— PROBLEM —
Below this line is a set of entries; quote exactly the lines from the line that contains "PEUGEOT 208 1.0 FIREFLY FLEX STYLE" to the line that contains "Mais informações", both lines included.

— SOURCE RECORDS —
──────────

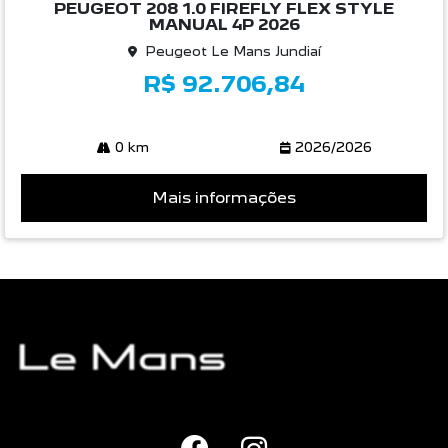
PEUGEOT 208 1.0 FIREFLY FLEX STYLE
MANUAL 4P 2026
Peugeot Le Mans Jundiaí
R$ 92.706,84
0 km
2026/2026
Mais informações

──────────

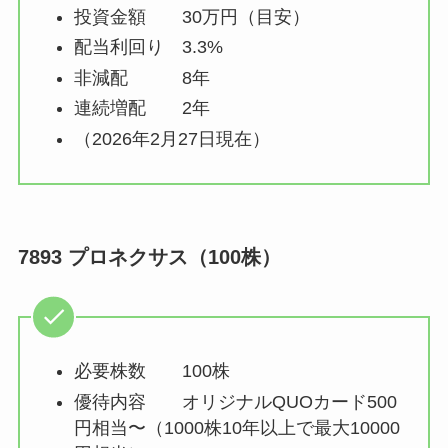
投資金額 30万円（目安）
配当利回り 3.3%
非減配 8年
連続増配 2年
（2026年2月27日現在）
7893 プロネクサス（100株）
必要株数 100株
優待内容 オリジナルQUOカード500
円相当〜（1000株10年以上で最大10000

──────────

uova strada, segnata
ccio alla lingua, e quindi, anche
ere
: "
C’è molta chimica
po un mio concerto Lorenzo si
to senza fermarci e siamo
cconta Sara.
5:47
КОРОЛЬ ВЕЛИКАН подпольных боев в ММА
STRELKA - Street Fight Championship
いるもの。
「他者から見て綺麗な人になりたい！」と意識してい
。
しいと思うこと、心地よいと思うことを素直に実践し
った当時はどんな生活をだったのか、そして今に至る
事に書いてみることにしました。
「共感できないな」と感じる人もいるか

──────────

— ANSWER FOR THE TASK —
PEUGEOT 208 1.0 FIREFLY FLEX STYLE
MANUAL 4P 2026
Peugeot Le Mans Jundiaí
R$ 92.706,84
0 km
2026/2026
Mais informações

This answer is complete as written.